エレーナは、この国では幼少期に教わる基本的な物語のことを内容を集約して話してくれた。



『――この世界に四つの法則あり。

 一つは火、一つは地、一つは水、一つは風。

 四つの法則が交わりあって、世界は創られる。

 ――この世界に力を司るものもあり。

 ”大精霊”と”大竜神ドラゴン”。

 世界は二つの力の均衡によって保たれる。

――それらの均衡が崩れる時、四つの法則は驚異となり、二つの力は大地を引き裂く』



「……っていうお話しがあって、大昔には四つの力の勢力毎や、大精霊側と大竜神側の争いもあったみたいだけど、どうやらそれぞれが争わないために作った御伽噺みたいなお話しなのよ」

「へー……、ゲームのシナリオのようなお話ねぇ」

「ゲーム? 何それ??」

「ん? いや、こっちの話! で、大精霊とか大竜神って本当にいるの_?」

「それが、いるらしいの。実際にはお会いしたことはないんだけど。この国では王様になるには、”二つの大きな力から祝福を受けなければ認められない”とか言われているけど、本当かどうか知らないのよ。王都に行くことは滅多にないし、ほとんど関わることもないし」



この近隣は東と西の二つの国があり、それぞれの国に四つの町がある。

町は形式上で火、地、水、風と分けられているが、ある属性の人だけがその場所に住んでいるというわけではないとのこと。

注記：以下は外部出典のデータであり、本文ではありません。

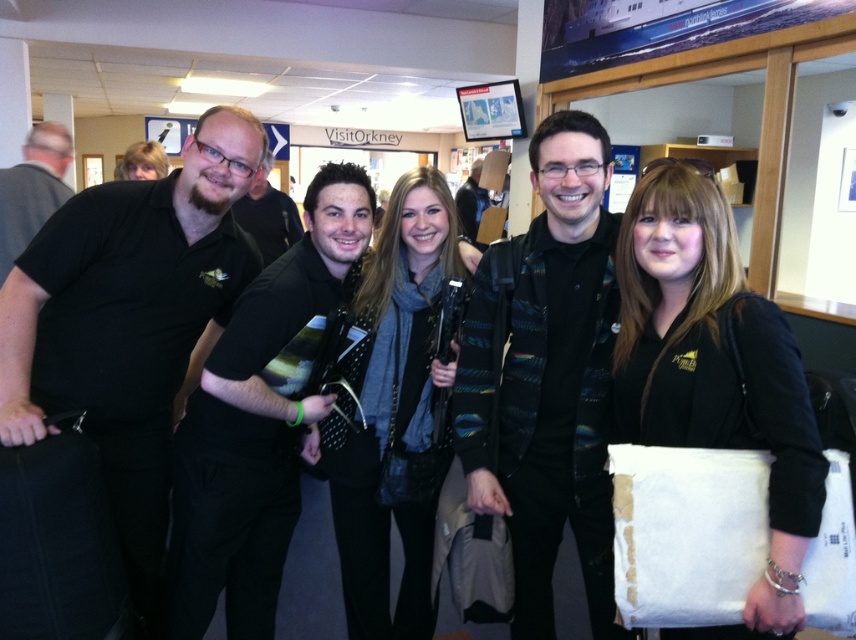 You are a photographer taking a group photo and want to ensure that the black matte shirt at left and the patterned sweater at center are both visible. Based on their positions, which person should you adjust to make sure both are fully visible?

The black matte shirt at left is in front of the patterned sweater at center. To ensure both are fully visible, you should move the black matte shirt at left slightly backward so it doesn not block the patterned sweater at center.

Based on the scene description, where is the black matte shirt at left located in terms of its 2D coordinates?

The black matte shirt at left is located at the 2D coordinates of point [129,323].

You are a photographer trying to capture a clear shot of both the black matte shirt at left and the patterned sweater at center. Since you want both subjects to appear equally prominent in the photo, which adjustment should you make based on their sizes?

The black matte shirt at left is bigger than the patterned sweater at center. To make them appear equally prominent, you should move closer to the patterned sweater at center or farther from the black matte shirt at left to balance their sizes in the frame. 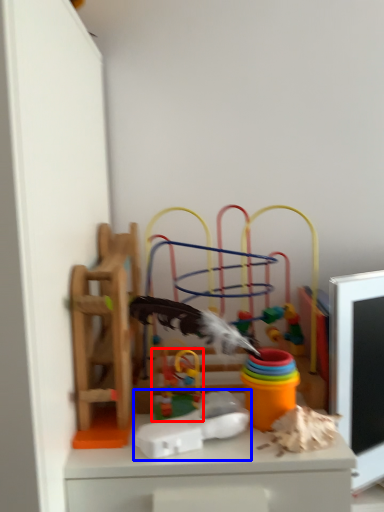 Question: Which object is closer to the camera taking this photo, toy (highlighted by a red box) or toy (highlighted by a blue box)?

Choices:
 (A) toy
 (B) toy

Answer: (B) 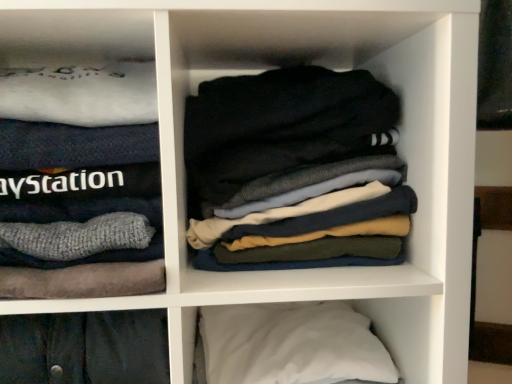 Question: Is dark gray cotton socks at center bigger or smaller than white soft pillow at lower right?

Choices:
 (A) big
 (B) small

Answer: (A)

Question: From a real-world perspective, relative to white soft pillow at lower right, is dark gray cotton socks at center vertically above or below?

Choices:
 (A) above
 (B) below

Answer: (A)

Question: Based on their relative distances, which object is farther from the white soft sweater at left?

Choices:
 (A) dark gray cotton socks at center
 (B) white soft pillow at lower right

Answer: (B)

Question: Which of these objects is positioned closest to the white soft pillow at lower right?

Choices:
 (A) white soft sweater at left
 (B) dark gray cotton socks at center

Answer: (B) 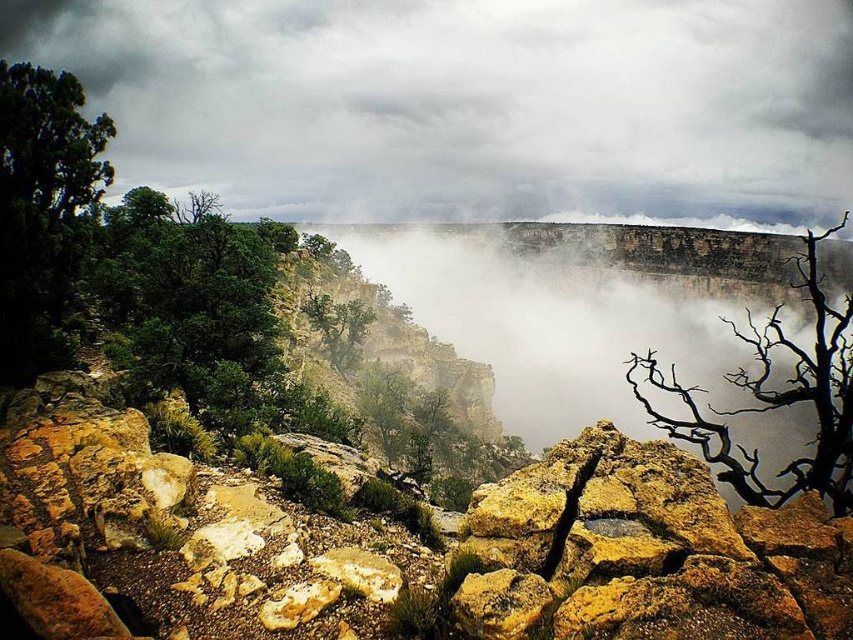 Question: Is foggy mist at center above green leafy tree at left?

Choices:
 (A) yes
 (B) no

Answer: (B)

Question: Observing the image, what is the correct spatial positioning of cloudy sky at upper center in reference to green leafy tree at left?

Choices:
 (A) below
 (B) above

Answer: (B)

Question: Based on their relative distances, which object is farther from the cloudy sky at upper center?

Choices:
 (A) green leafy tree at left
 (B) black deadwood at right

Answer: (B)

Question: Does foggy mist at center appear over black deadwood at right?

Choices:
 (A) no
 (B) yes

Answer: (B)

Question: Which point is closer to the camera taking this photo?

Choices:
 (A) (650, 83)
 (B) (802, 358)
 (C) (129, 291)
 (D) (544, 588)

Answer: (D)

Question: Which object is closer to the camera taking this photo?

Choices:
 (A) cloudy sky at upper center
 (B) foggy mist at center
 (C) yellowish rock at center
 (D) green leafy tree at left

Answer: (C)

国には王様、町には四名の大臣がおり、大臣は各町の代表であり町長の役目も果たしているという。


なんとなく、陽菜はこの世界の状況が見えた。



「あと、もう一つ伝えておくと、精霊使いは女性しかなれないのよ」

「そうなんだ。何か理由があるの?」

「理由は……ごめんなさい。わからないわ。ただ、町のしきたりで、ずっと女性しか始まりの場所には入れないことになっているの」

「そうなんだ。じゃあ、あたしも契約してもらえるのかなぁ?」


エレーナは(何を言っているのあなたは!)的な顔で陽菜を見つめた。


「っていうか、さっきの竜巻。あなたじゃないの??」


陽菜は、先程のトラブルを完全に忘れてしまっていたようだ。


――あ


「……そうだった。すっかり忘れてた」

「呆れた……あなたって、ほんと変な人」


エレーナは驚きの顔から、やれやれといった表情に変化し腕を組んで陽菜を見つめる。

陽菜はといえば、耳まで真っ赤にして申し訳なさそうに俯いている。


「でも、あんなに大きな風を動かせたっていうのも信じられないのよ」

「さっきまでの説明だと、その力は精霊の力によるって言ってたよね?」

「そうね。精霊の持っている力にもよるけど、それを実現できる力が契約者に備わっていないと発動できないのよ」

(そりゃそうか。降臨した時からいきなりそんな力を持っているとしたら、かなりチートっぽいものね……)


エレーナは周囲を見回してみる。


「でも、実際に起きていることなのよね……」


周囲の木の枝が折れてぶら下がっているものもある。

吹き上げられた落ち葉がそこら中に散乱しているのもその証拠だった。


(先程からずっと胸元にいる人型の精霊も気になる……この子、契約できたってこと?)


エレーナは色々と信じがたい状況を精査し、今どう行動するべきか思考する。

幸い、相手は自分の敵ではなく少し信頼しているようにも見受けられる。

実際にものにしているか分からないが、この力が他に回ってしまうことや敵になることを考えると、恐ろしいことにもなりかねない。


(ここは、一旦町に帰って相談した方が良さそうね)


エレーナは、そう決断した。


「ねぇ、もしよかったら一度あたしの町に来ない?? ……あなた行くところないんでしょ? 精霊の契約とか、力の使い方とか少しは教えてあげることができるかもしれないし」


エレーナは、ハルナを町に連れていきたかった。

それはまた別な理由があったからだ。


「え、いいの? これからどうしようか困ってたんだ!」

「よし、決まりね。それじゃついてきて。ちょっと歩くけど、いい?」

「じゃあ、よろしくお願いします! えーっと……」


――?


「あ、自己紹介してなかったわね。私の名前はエレーナ」

「エレーナさん、ね。 私の名前は陽菜ハルナ。改めてよろしくお願いします!」

「……ハルナさん。では行きましょうか」


(やっぱり、ウェンディア様でないのね……)


ハルナとフウカは、エレーナの住む近くの町へ移動していった。

ひと騒動あった【始まりの場所】は徐々に遠くなっていく。


風のなかった森の中に風がひとつ駆け抜け、木々を揺らしていった。